Uyuma çabaları sonuçsuz kalınca ışığı açıp açmama konusunda tereddütleriniz olduğu için (karakol komutanı tarafından uyarılmışsınızdır daha önce; hocam dikkat çeker ilerleyen saatlerde ışığı açma diye) önce televizyonu açmayı düşünürsünüz. Canınız istemez. Sonra her şeyi göze alarak ışığı açarsınız. Uykum gelse diye kitap okumaya başlarsınız. Gelmez...
Bilgisayarı açıp kim var kim yok diye bakarsınız. Kimse yoktur. Kendinize gülersiniz. Kendinize kalırsınız...
İşte o an başlar hayatı bininci defa muhasebe edişiniz. Çok kısık sesle bir müzik açar birkaç haber okursunuz. Ömer Faruk TEKBİLEK; Hasta düştüm gelmedin, bari can verende gel dedikçe içinizden söküp atamadığınız kasvet had safhaya ulaşır.
Son bir umut bakarsınız belki birileri gelmiştir diye. Nafile... Son umudun sönmesi ne demektir bu sefer onun sancısıyla mücadele etmeye başlarsınız. Evinizde olsanız muhtemelen uyursunuz da uyumasanız da baharın Mayısında dışarıya çıkar bir hava alır kendinize gelirsiniz. Lojman olunca eviniz, camı açmaktan bile korkarsınız.
Sonra bir çay demlemeye karar verirsiniz. Mutfağa gitmekten korkmaz olmuşsunuzdur artık. Çay işi kolaydır. Kolaydır da çaya bin anlam yüklemiş bir adamın aklına o an, bu çayı da mı yalnız içeceğim sorusu düşer...
İçinizde fırtınalar kopmaya devam etmektedir. Ve en kötüsü; uykuyu unutmuşsunuzdur artık. Kötüdür bu çünkü sabaha çok vardır. İçinde fırtınalar olan adamın geceyi sabah eylemesi kadar zor ne vardır...

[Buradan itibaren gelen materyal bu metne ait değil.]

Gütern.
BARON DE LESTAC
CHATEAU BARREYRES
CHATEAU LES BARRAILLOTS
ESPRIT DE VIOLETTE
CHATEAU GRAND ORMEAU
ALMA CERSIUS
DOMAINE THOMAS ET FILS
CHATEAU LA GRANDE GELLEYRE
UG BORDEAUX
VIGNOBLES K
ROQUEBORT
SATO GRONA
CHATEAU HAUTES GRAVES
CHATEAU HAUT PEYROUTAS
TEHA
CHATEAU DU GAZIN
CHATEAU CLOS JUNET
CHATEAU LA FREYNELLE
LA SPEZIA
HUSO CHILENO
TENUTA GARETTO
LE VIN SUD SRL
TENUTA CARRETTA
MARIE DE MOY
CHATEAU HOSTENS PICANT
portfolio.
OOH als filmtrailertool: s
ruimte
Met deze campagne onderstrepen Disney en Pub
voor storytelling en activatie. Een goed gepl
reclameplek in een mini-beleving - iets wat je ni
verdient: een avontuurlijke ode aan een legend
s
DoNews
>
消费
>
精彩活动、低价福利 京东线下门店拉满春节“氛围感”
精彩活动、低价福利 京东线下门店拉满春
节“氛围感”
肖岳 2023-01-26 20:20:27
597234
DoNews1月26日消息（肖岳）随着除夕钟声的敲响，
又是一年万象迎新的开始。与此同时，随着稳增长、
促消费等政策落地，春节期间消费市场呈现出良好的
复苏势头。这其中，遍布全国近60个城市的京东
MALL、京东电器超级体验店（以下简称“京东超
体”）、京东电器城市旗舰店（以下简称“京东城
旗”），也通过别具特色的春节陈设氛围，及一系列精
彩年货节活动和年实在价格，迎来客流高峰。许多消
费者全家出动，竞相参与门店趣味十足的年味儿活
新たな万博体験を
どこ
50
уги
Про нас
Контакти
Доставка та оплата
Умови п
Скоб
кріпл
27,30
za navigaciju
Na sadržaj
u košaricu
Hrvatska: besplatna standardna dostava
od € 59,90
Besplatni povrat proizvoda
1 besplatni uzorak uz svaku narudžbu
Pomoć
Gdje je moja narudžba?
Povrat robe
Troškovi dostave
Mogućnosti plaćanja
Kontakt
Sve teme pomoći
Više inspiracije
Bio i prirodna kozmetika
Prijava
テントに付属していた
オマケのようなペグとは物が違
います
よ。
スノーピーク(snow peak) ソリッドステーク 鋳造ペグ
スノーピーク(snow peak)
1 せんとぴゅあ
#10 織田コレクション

Çay olur. Bardağın sıcaklığıyla yüreğiniz ısınır. Ama yetmez...
Sigara dumanından cehenneme dönmüş lojman odasında bir sigara daha yakar kaleme sarılırsınız. Düşündükçe yazarsınız. Düşünceleriniz yazıya döküldükçe ferahlarsınız ve bir an olur kağıdın ıslandığını görürsünüz. Gözyaşlarınız istemsiz olarak dökülmeye başlamıştır. Yazdığı hicran olanın umudu da kalmamışsa artık yürek nasıl dayansındır, gözyaşı nasıl dayansın??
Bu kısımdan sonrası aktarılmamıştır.